Enquanto tocava para aquele público seleto, percebeu que nunca mais iria desempenhar seu instrumento sem conjeturar em que estaria sendo ouvido e observado pelas criaturas da espiritualidade. Não se perturbou, contudo.; ao contrário, esmerou-se ainda mais, enquanto alimentava a esperança de que poderiam as entidades estarem amparando-o.
Quando terminou, Gertrudes o abraçou demoradamente, enquanto os demais o aplaudiram com entusiasmo.
Alfredinho chegou mesmo a observar:
— Você adquiriu um tom apaixonado que nunca havia demonstrado antes. Tem praticado. Não negue.
Prisco ficou meio sem jeito, desejando fazer segredo dos recitais particulares. Por isso, arrematou:
— Tenho feito o que sei fazer melhor. Só isso. Se tiver sido aprovado, como parece que fui, vamos trabalhar.
De fato, salvo ligeira interrupção para um lanche, toda a tarde foi dedicada aos ensaios. Com as marcações decoradas, às cinco horas, solicitou permissão para descansar, já que, naquela mesma noite, Gertrudes estrearia numa sala de espetáculos do circuito turístico da cidade.

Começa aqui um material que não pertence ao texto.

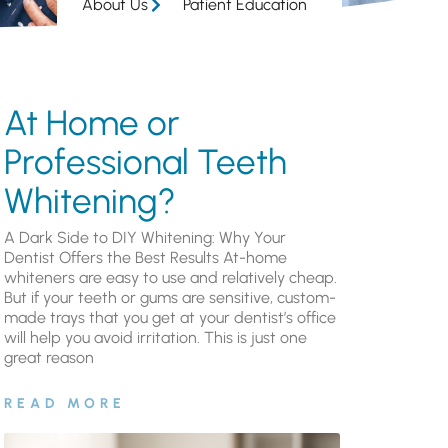
About Us
Patient Education
At Home or
Professional Teeth
Whitening?
A Dark Side to DIY Whitening: Why Your
Dentist Offers the Best Results At-home
whiteners are easy to use and relatively cheap.
But if your teeth or gums are sensitive, custom-
made trays that you get at your dentist’s office
will help you avoid irritation. This is just one
great reason
READ MORE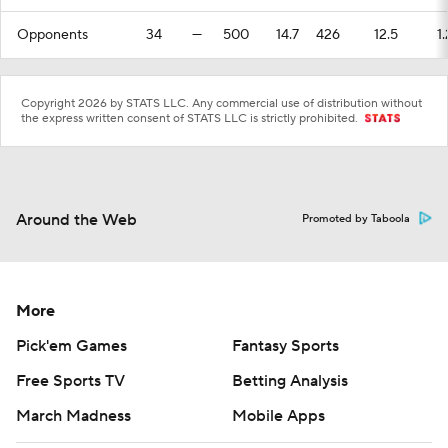
Opponents
34
—
500
14.7
426
12.5
1.
Copyright 2026 by STATS LLC. Any commercial use of distribution without
the express written consent of STATS LLC is strictly prohibited.
Around the Web
Promoted by Taboola
More
Pick'em Games
Fantasy Sports
Free Sports TV
Betting Analysis
March Madness
Mobile Apps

Em casa, Prisco fez várias ligações, avisando os pais e convidando Janete para a apresentação. Era o único convite a que tivera direito, aliás, por instante pedido dele.
— Posso fazer-me acompanhar por minha irmã? — pediu-lhe Janete.
— Faço questão de sua presença. Se esse for o preço que terei de pagar...
— Não seja mal educado. Eu bem que estava pretendendo pagar o ingresso dela.
— Desculpe o mal-entendido. Estava só fazendo uma brincadeira.
— E eu não?!...
— De qualquer modo, minha cara, eu acho que não existem mais ingressos à venda. Quando chegar, se houver problema que a minha recomendação na entrada não resolver, peça para falar comigo. É bom chegar com pelo menos uma hora de antecedência.
O mais foram tratativas de encontro no “foyer” do teatro, onde Prisco iria buscá-las para levá-las a conhecer a diva espanhola e, talvez, ao tradicional passeio festivo da glutonaria após o espetáculo. Era um programa que avançaria pela madrugada.